The prevalence of mutations of the genes of the coagulation factor V (G1691A), the coagulation factor II (G20210A), and of MTHFR (C677T) was investigated in patients with deep vein thrombosis of lower extremities (DVT) and healthy people of Uzbek nationality.
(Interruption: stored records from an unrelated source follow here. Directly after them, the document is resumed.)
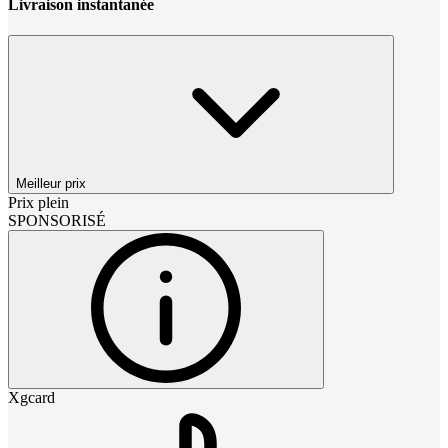
Livraison instantanée
Meilleur prix
Prix plein
SPONSORISÉ
Xgcard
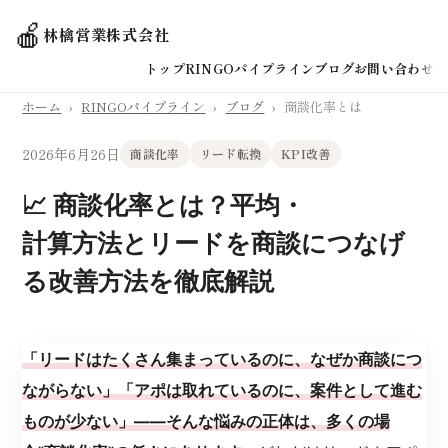
🍎
林檎営業株式会社
トップ
RINGOパイプライン
ブログ
お問い合わせ
ホーム
›
RINGOパイプライン
›
ブログ
›
商談化率とは
2026年6月26日
商談化率
リード転換
KPI改善
📈 商談化率とは？平均・
計算方法とリードを商談につなげ
る改善方法を徹底解説
「リードはたくさん集まっているのに、なぜか商談につ
ながらない」「アポは取れているのに、案件として進む
ものが少ない」——そんな悩みの正体は、多くの場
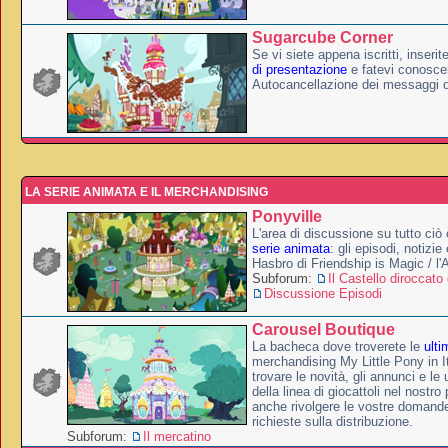
Sugarcube Corner
Se vi siete appena iscritti, inserit
di presentazione
e fatevi conoscer
Autocancellazione dei messaggi 
LA SERIE ANIMATA E IL MERCHANDISING
Ponyville
L'area di discussione su tutto ciò 
serie animata
: gli episodi, notizie
Hasbro di Friendship is Magic / l
Subforum:
Il Castello diroccato 
Discussione Episodi
Carousel Boutique
La bacheca dove troverete le
ulti
merchandising My Little Pony in It
trovare le novità, gli annunci e le 
della linea di giocattoli nel nostr
anche rivolgere le vostre domande
richieste sulla distribuzione.
Subforum:
Il mercatino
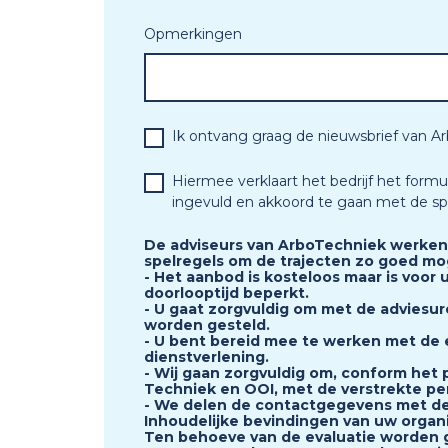
Opmerkingen
Ik ontvang graag de nieuwsbrief van A
*
Hiermee verklaart het bedrijf het formu
ingevuld en akkoord te gaan met de sp
De adviseurs van ArboTechniek werken
spelregels om de trajecten zo goed mog
- Het aanbod is kosteloos maar is voor 
doorlooptijd beperkt.
- U gaat zorgvuldig om met de adviesur
worden gesteld.
- U bent bereid mee te werken met de 
dienstverlening.
- Wij gaan zorgvuldig om, conform het p
Techniek en OOI, met de verstrekte p
- We delen de contactgegevens met de
Inhoudelijke bevindingen van uw organ
Ten behoeve van de evaluatie worden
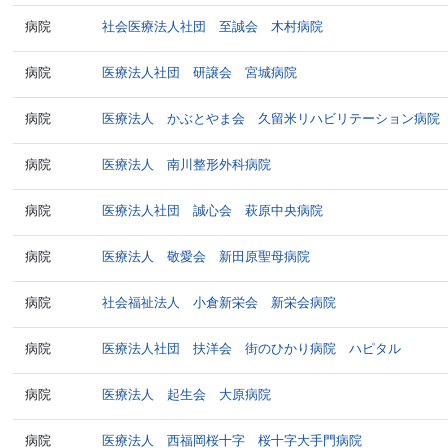
病院
社会医療法人社団 至誠会 木村病院
病院
医療法人社団 研譲会 宮城病院
病院
医療法人 かぶとやま会 久留米リハビリテーション病院
病院
医療法人 南川整形外科病院
病院
医療法人社団 誠心会 萩原中央病院
病院
医療法人 敬愛会 新田原聖母病院
病院
社会福祉法人 小倉新栄会 新栄会病院
病院
医療法人社団 扶洋会 街のひかり病院 ハピタル
病院
医療法人 起生会 大原病院
病院
医療法人 西福岡桜十字 桜十字大手門病院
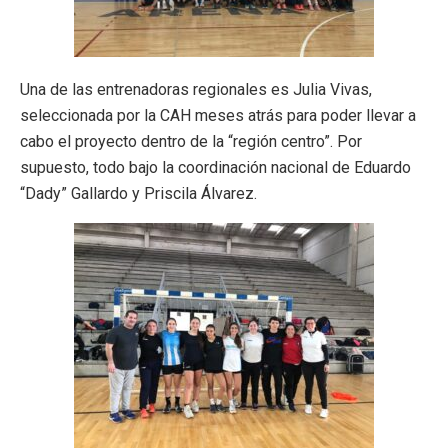
Una de las entrenadoras regionales es Julia Vivas,
seleccionada por la CAH meses atrás para poder llevar a
cabo el proyecto dentro de la “región centro”. Por
supuesto, todo bajo la coordinación nacional de Eduardo
“Dady” Gallardo y Priscila Álvarez.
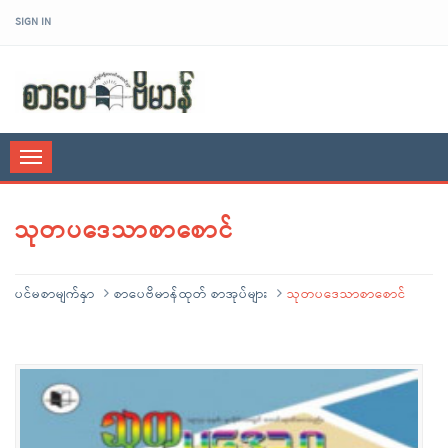
SIGN IN
sarpaybeikman
Toggle
navigation
သုတပဒေသာစာစောင်
ပင်မစာမျက်နှာ
စာပေဗိမာန်ထုတ် စာအုပ်များ
သုတပဒေသာစာစောင်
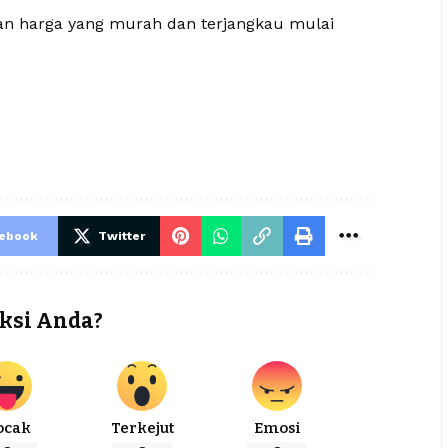
gan harga yang murah dan terjangkau mulai
cebook
Twitter
ksi Anda?
ocak
Terkejut
Emosi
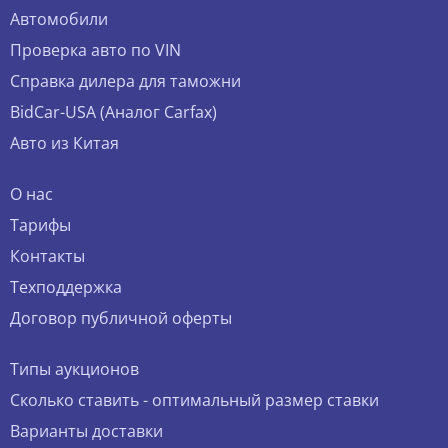
Автомобили
Проверка авто по VIN
Справка дилера для таможни
BidCar-USA (Аналог Carfax)
Авто из Китая
О нас
Тарифы
Контакты
Техподдержка
Договор публичной оферты
Типы аукционов
Сколько ставить - оптимальный размер ставки
Варианты доставки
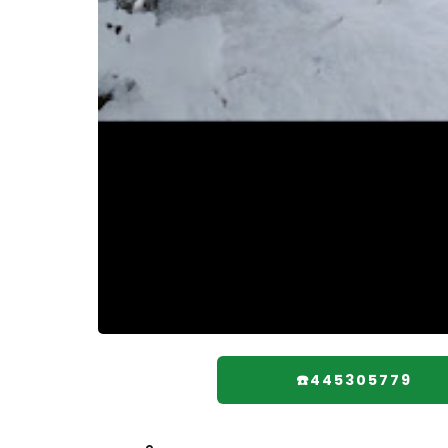
☎️445305779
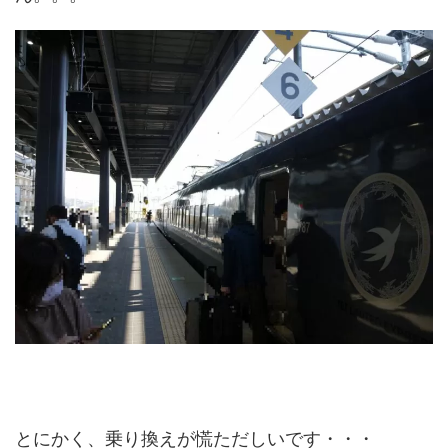
とにかく、乗り換えが慌ただしいです・・・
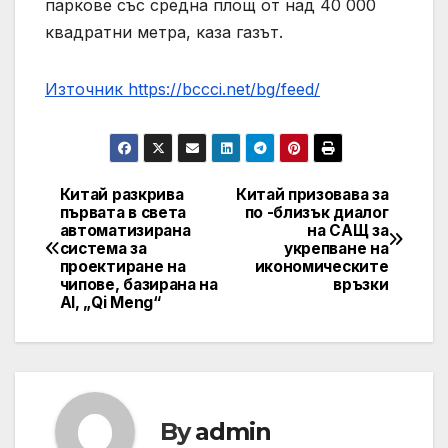
паркове със средна площ от над 40 000
квадратни метра, каза газът.
Източник https://bccci.net/bg/feed/
Китай разкрива
Китай призовава за
Post
първата в света
по -близък диалог
автоматизирана
на САЩ за
navigation
система за
укрепване на
проектиране на
икономическите
чипове, базирана на
връзки
AI, „Qi Meng“
By
admin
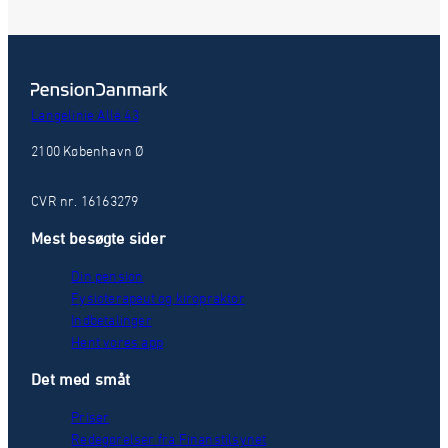
Langelinie Allé 43
2100 København Ø
CVR nr. 16163279
Mest besøgte sider
Din pension
Fysioterapeut og kiropraktor
Indbetalinger
Hent vores app
Det med småt
Priser
Redegørelser fra Finanstilsynet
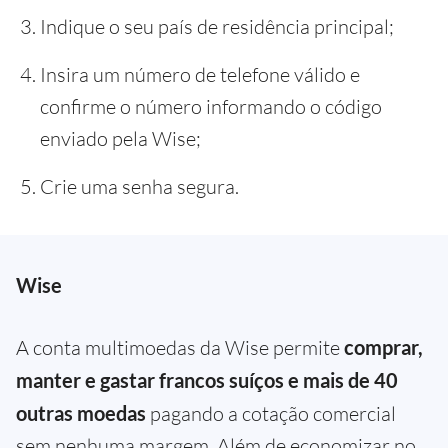
Indique o seu país de residência principal;
Insira um número de telefone válido e
confirme o número informando o código
enviado pela Wise;
Crie uma senha segura.
Wise
A conta multimoedas da Wise permite
comprar,
manter e gastar francos suíços e mais de 40
outras moedas
pagando a cotação comercial
sem nenhuma margem. Além de economizar no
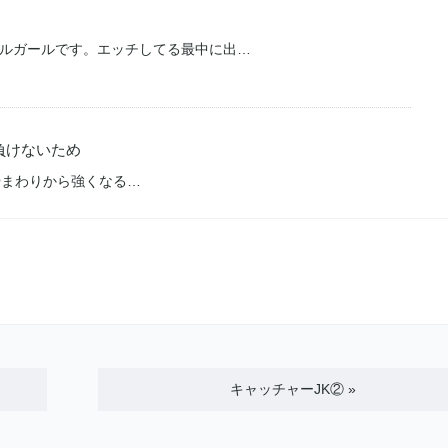
ルガールです。エッチしてる最中に出…
負けないため
やまわりから強くなる…
キャッチャーJK②
»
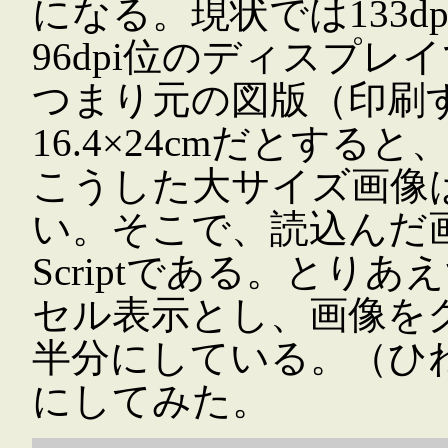
になる。現状では133d
96dpi位のディスプ
つまり元の図版（印刷
16.4×24cmだとすると
こうした大サイズ画像
い。そこで、読込んだ
Scriptである。とり
セル表示とし、画像を
半分にしている。（ひ
にしてみた。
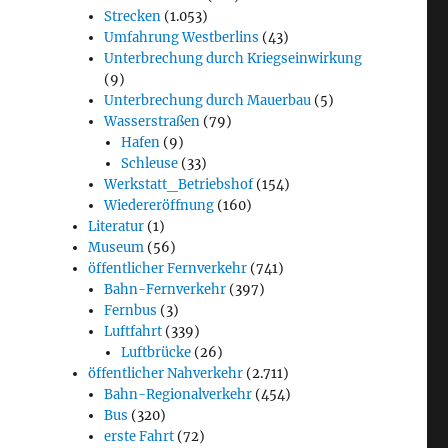
Strecken
(1.053)
Umfahrung Westberlins
(43)
Unterbrechung durch Kriegseinwirkung
(9)
Unterbrechung durch Mauerbau
(5)
Wasserstraßen
(79)
Hafen
(9)
Schleuse
(33)
Werkstatt_Betriebshof
(154)
Wiedereröffnung
(160)
Literatur
(1)
Museum
(56)
öffentlicher Fernverkehr
(741)
Bahn-Fernverkehr
(397)
Fernbus
(3)
Luftfahrt
(339)
Luftbrücke
(26)
öffentlicher Nahverkehr
(2.711)
Bahn-Regionalverkehr
(454)
Bus
(320)
erste Fahrt
(72)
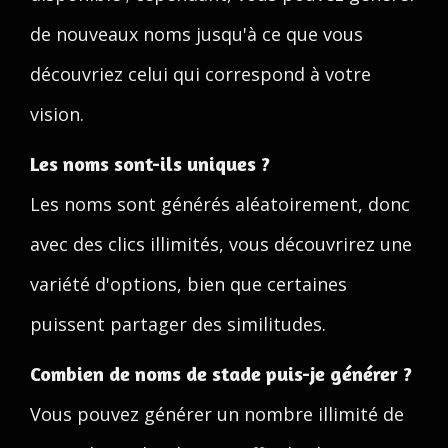
de nouveaux noms jusqu'à ce que vous
découvriez celui qui correspond à votre
vision.
Les noms sont-ils uniques ?
Les noms sont générés aléatoirement, donc
avec des clics illimités, vous découvrirez une
variété d'options, bien que certaines
puissent partager des similitudes.
Combien de noms de stade puis-je générer ?
Vous pouvez générer un nombre illimité de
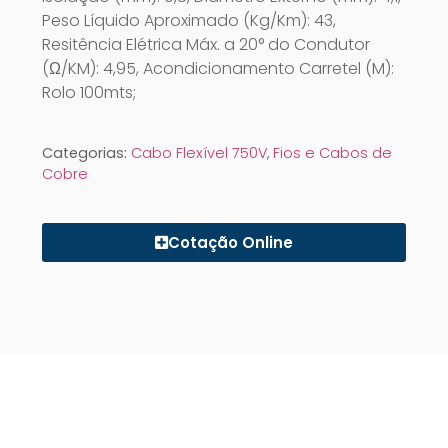
Peso Líquido Aproximado (Kg/Km): 43,
Resitência Elétrica Máx. a 20° do Condutor
(Ω/KM): 4,95, Acondicionamento Carretel (M):
Rolo 100mts;
Categorias:
Cabo Flexível 750V
,
Fios e Cabos de
Cobre
Cotação Online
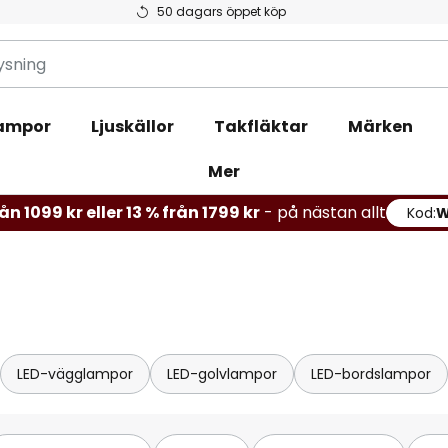
50 dagars öppet köp
ampor
Ljuskällor
Takfläktar
Märken
Mer
ån 1099 kr eller 13 % från 1799 kr
- på nästan allt
Kod:
LED-vägglampor
LED-golvlampor
LED-bordslampor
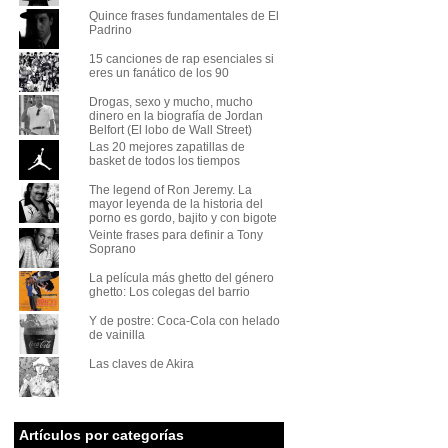
Quince frases fundamentales de El
Padrino
15 canciones de rap esenciales si
eres un fanático de los 90
Drogas, sexo y mucho, mucho
dinero en la biografía de Jordan
Belfort (El lobo de Wall Street)
Las 20 mejores zapatillas de
basket de todos los tiempos
The legend of Ron Jeremy. La
mayor leyenda de la historia del
porno es gordo, bajito y con bigote
Veinte frases para definir a Tony
Soprano
La película más ghetto del género
ghetto: Los colegas del barrio
Y de postre: Coca-Cola con helado
de vainilla
Las claves de Akira
Artículos por categorías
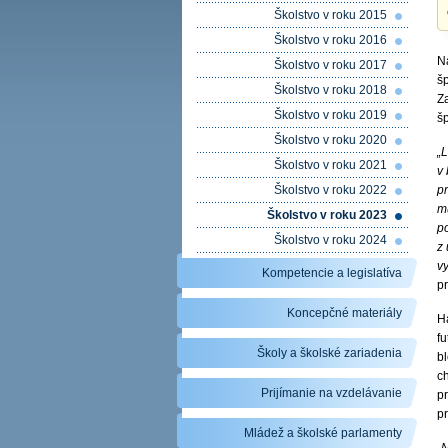
Školstvo v roku 2015
Školstvo v roku 2016
Na
Školstvo v roku 2017
šp
Školstvo v roku 2018
Za
Školstvo v roku 2019
š
Školstvo v roku 2020
„L
Školstvo v roku 2021
v 
Školstvo v roku 2022
p
mu
Školstvo v roku 2023
p
Školstvo v roku 2024
z
v
Kompetencie a legislatíva
p
Koncepčné materiály
Ha
fu
Školy a školské zariadenia
b
c
Prijímanie na vzdelávanie
p
pr
Mládež a školské parlamenty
The following prevalence of the mutant alleles among patients in Uzbekistan was revealed: for factor V Leiden--12,9%, prothrombin--4%, MTHFR--47,8%. The mutant allele of C677T gene (47,8%) was highly expressed in patients with DVT. It was revealed that the mutation of MTHFR gene was more common among female patients with DVT than in male patients with DVT. In Uzbek population the mutation G20210A of the prothrombin gene was detected rarely than the mutations of MTHFR and factor Leiden. The penetrance and the role of these mutations in the development of the thrombosis of deep veins were studied.
对乌兹别克族下肢深静脉血栓形成(DVT)患者和健康人群进行了凝血因子V基因(G1691A)、凝血因子II基因(G20210A)以及亚甲基四氢叶酸还原酶(MTHFR,C677T)基因突变的患病率调查。结果显示,乌兹别克斯坦患者中突变等位基因的患病率如下:凝血因子V莱顿突变型为12.9%,凝血酶原突变型为4%,MTHFR突变型为47.8%。C677T基因的突变等位基因(47.8%)在DVT患者中高表达。研究发现,MTHFR基因突变在女性DVT患者中比男性DVT患者更为常见。在乌兹别克人群中,凝血酶原基因G20210A突变的检出率低于MTHFR和凝血因子莱顿突变。对这些突变在深静脉血栓形成中的外显率和作用进行了研究。